Set every entry down again, unchanged, picture-free.

(Records from a data collection)
+--
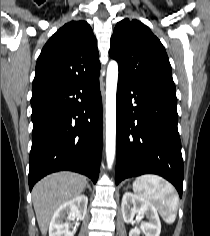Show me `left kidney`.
Returning <instances> with one entry per match:
<instances>
[{
    "instance_id": "obj_1",
    "label": "left kidney",
    "mask_w": 210,
    "mask_h": 236,
    "mask_svg": "<svg viewBox=\"0 0 210 236\" xmlns=\"http://www.w3.org/2000/svg\"><path fill=\"white\" fill-rule=\"evenodd\" d=\"M121 211L126 223L132 222L135 214L138 219L147 217V222H141L140 227L146 228V236H159L161 232V223L155 207L140 196L126 192L122 197ZM129 236H140V229L134 228L129 232Z\"/></svg>"
}]
</instances>
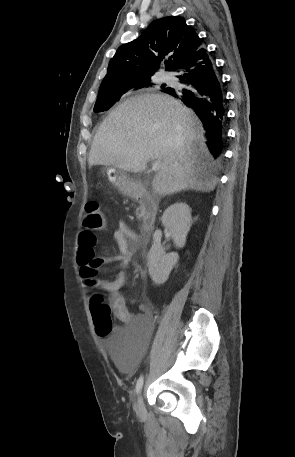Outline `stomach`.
I'll return each instance as SVG.
<instances>
[{"instance_id":"1","label":"stomach","mask_w":295,"mask_h":457,"mask_svg":"<svg viewBox=\"0 0 295 457\" xmlns=\"http://www.w3.org/2000/svg\"><path fill=\"white\" fill-rule=\"evenodd\" d=\"M105 173L110 183H112L121 193H133L134 184L128 178L125 171L118 168L109 167L105 170Z\"/></svg>"}]
</instances>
+--
Solution:
Show me `left kidney`.
Returning <instances> with one entry per match:
<instances>
[{
    "instance_id": "obj_1",
    "label": "left kidney",
    "mask_w": 210,
    "mask_h": 236,
    "mask_svg": "<svg viewBox=\"0 0 210 236\" xmlns=\"http://www.w3.org/2000/svg\"><path fill=\"white\" fill-rule=\"evenodd\" d=\"M121 211L126 223L132 222L135 214L138 219L147 217V222H141L140 227L146 228V236H159L161 232V223L155 207L140 196L126 192L122 197ZM129 236H140V229L134 228L129 232Z\"/></svg>"
}]
</instances>
Outline `stomach`.
I'll return each instance as SVG.
<instances>
[{"instance_id":"1","label":"stomach","mask_w":295,"mask_h":457,"mask_svg":"<svg viewBox=\"0 0 295 457\" xmlns=\"http://www.w3.org/2000/svg\"><path fill=\"white\" fill-rule=\"evenodd\" d=\"M105 173L110 183H112L121 193H133L134 184L128 178L125 171L118 168L109 167L105 170Z\"/></svg>"}]
</instances>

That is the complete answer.